*Dataset records*.
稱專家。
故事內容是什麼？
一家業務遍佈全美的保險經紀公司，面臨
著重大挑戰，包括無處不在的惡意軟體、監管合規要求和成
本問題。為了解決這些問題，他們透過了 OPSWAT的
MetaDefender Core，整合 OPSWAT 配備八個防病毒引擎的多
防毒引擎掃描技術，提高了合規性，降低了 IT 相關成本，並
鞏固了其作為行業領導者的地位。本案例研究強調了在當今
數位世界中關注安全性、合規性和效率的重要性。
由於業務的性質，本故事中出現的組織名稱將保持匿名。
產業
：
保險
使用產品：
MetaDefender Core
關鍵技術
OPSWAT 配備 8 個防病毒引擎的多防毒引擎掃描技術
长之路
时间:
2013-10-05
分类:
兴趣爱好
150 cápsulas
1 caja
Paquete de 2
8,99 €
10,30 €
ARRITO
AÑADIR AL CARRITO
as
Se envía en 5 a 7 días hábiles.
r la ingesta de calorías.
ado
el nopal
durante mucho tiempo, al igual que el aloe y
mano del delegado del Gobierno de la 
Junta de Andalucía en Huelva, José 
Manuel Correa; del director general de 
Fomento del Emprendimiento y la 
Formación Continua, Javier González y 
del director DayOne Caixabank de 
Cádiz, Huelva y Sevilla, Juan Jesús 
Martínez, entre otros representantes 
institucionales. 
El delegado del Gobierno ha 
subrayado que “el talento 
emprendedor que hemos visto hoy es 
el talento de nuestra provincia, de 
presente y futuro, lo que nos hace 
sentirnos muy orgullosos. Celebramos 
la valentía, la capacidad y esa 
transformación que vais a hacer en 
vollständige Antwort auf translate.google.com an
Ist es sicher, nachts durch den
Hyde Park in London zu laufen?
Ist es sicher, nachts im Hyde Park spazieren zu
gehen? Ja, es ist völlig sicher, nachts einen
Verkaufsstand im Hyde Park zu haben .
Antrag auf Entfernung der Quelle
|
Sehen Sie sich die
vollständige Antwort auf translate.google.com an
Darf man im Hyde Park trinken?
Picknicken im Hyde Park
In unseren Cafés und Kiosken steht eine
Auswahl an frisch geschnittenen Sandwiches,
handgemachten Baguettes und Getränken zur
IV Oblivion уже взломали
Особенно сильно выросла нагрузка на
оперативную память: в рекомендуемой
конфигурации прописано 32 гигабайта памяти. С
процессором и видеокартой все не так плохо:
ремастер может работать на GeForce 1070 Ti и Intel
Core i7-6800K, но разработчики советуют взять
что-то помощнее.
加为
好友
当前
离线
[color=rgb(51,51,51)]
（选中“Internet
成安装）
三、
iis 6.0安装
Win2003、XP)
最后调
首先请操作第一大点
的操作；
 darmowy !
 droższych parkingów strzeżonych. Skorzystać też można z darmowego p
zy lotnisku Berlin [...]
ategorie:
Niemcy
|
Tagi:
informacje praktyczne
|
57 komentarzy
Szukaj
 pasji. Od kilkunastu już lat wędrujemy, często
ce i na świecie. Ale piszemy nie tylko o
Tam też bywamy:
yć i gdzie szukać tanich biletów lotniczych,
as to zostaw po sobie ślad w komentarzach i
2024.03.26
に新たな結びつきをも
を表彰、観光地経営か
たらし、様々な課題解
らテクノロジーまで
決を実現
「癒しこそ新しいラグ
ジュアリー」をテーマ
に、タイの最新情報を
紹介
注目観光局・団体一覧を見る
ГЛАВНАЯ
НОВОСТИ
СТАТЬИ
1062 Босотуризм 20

*Task goal*. An exact copy of every line above is what this asks for.

*Answer below*.
稱專家。
故事內容是什麼？
一家業務遍佈全美的保險經紀公司，面臨
著重大挑戰，包括無處不在的惡意軟體、監管合規要求和成
本問題。為了解決這些問題，他們透過了 OPSWAT的
MetaDefender Core，整合 OPSWAT 配備八個防病毒引擎的多
防毒引擎掃描技術，提高了合規性，降低了 IT 相關成本，並
鞏固了其作為行業領導者的地位。本案例研究強調了在當今
數位世界中關注安全性、合規性和效率的重要性。
由於業務的性質，本故事中出現的組織名稱將保持匿名。
產業
：
保險
使用產品：
MetaDefender Core
關鍵技術
OPSWAT 配備 8 個防病毒引擎的多防毒引擎掃描技術
长之路
时间:
2013-10-05
分类:
兴趣爱好
150 cápsulas
1 caja
Paquete de 2
8,99 €
10,30 €
ARRITO
AÑADIR AL CARRITO
as
Se envía en 5 a 7 días hábiles.
r la ingesta de calorías.
ado
el nopal
durante mucho tiempo, al igual que el aloe y
mano del delegado del Gobierno de la 
Junta de Andalucía en Huelva, José 
Manuel Correa; del director general de 
Fomento del Emprendimiento y la 
Formación Continua, Javier González y 
del director DayOne Caixabank de 
Cádiz, Huelva y Sevilla, Juan Jesús 
Martínez, entre otros representantes 
institucionales. 
El delegado del Gobierno ha 
subrayado que “el talento 
emprendedor que hemos visto hoy es 
el talento de nuestra provincia, de 
presente y futuro, lo que nos hace 
sentirnos muy orgullosos. Celebramos 
la valentía, la capacidad y esa 
transformación que vais a hacer en 
vollständige Antwort auf translate.google.com an
Ist es sicher, nachts durch den
Hyde Park in London zu laufen?
Ist es sicher, nachts im Hyde Park spazieren zu
gehen? Ja, es ist völlig sicher, nachts einen
Verkaufsstand im Hyde Park zu haben .
Antrag auf Entfernung der Quelle
|
Sehen Sie sich die
vollständige Antwort auf translate.google.com an
Darf man im Hyde Park trinken?
Picknicken im Hyde Park
In unseren Cafés und Kiosken steht eine
Auswahl an frisch geschnittenen Sandwiches,
handgemachten Baguettes und Getränken zur
IV Oblivion уже взломали
Особенно сильно выросла нагрузка на
оперативную память: в рекомендуемой
конфигурации прописано 32 гигабайта памяти. С
процессором и видеокартой все не так плохо:
ремастер может работать на GeForce 1070 Ti и Intel
Core i7-6800K, но разработчики советуют взять
что-то помощнее.
加为
好友
当前
离线
[color=rgb(51,51,51)]
（选中“Internet
成安装）
三、
iis 6.0安装
Win2003、XP)
最后调
首先请操作第一大点
的操作；
 darmowy !
 droższych parkingów strzeżonych. Skorzystać też można z darmowego p
zy lotnisku Berlin [...]
ategorie:
Niemcy
|
Tagi:
informacje praktyczne
|
57 komentarzy
Szukaj
 pasji. Od kilkunastu już lat wędrujemy, często
ce i na świecie. Ale piszemy nie tylko o
Tam też bywamy:
yć i gdzie szukać tanich biletów lotniczych,
as to zostaw po sobie ślad w komentarzach i
2024.03.26
に新たな結びつきをも
を表彰、観光地経営か
たらし、様々な課題解
らテクノロジーまで
決を実現
「癒しこそ新しいラグ
ジュアリー」をテーマ
に、タイの最新情報を
紹介
注目観光局・団体一覧を見る
ГЛАВНАЯ
НОВОСТИ
СТАТЬИ
1062 Босотуризм 20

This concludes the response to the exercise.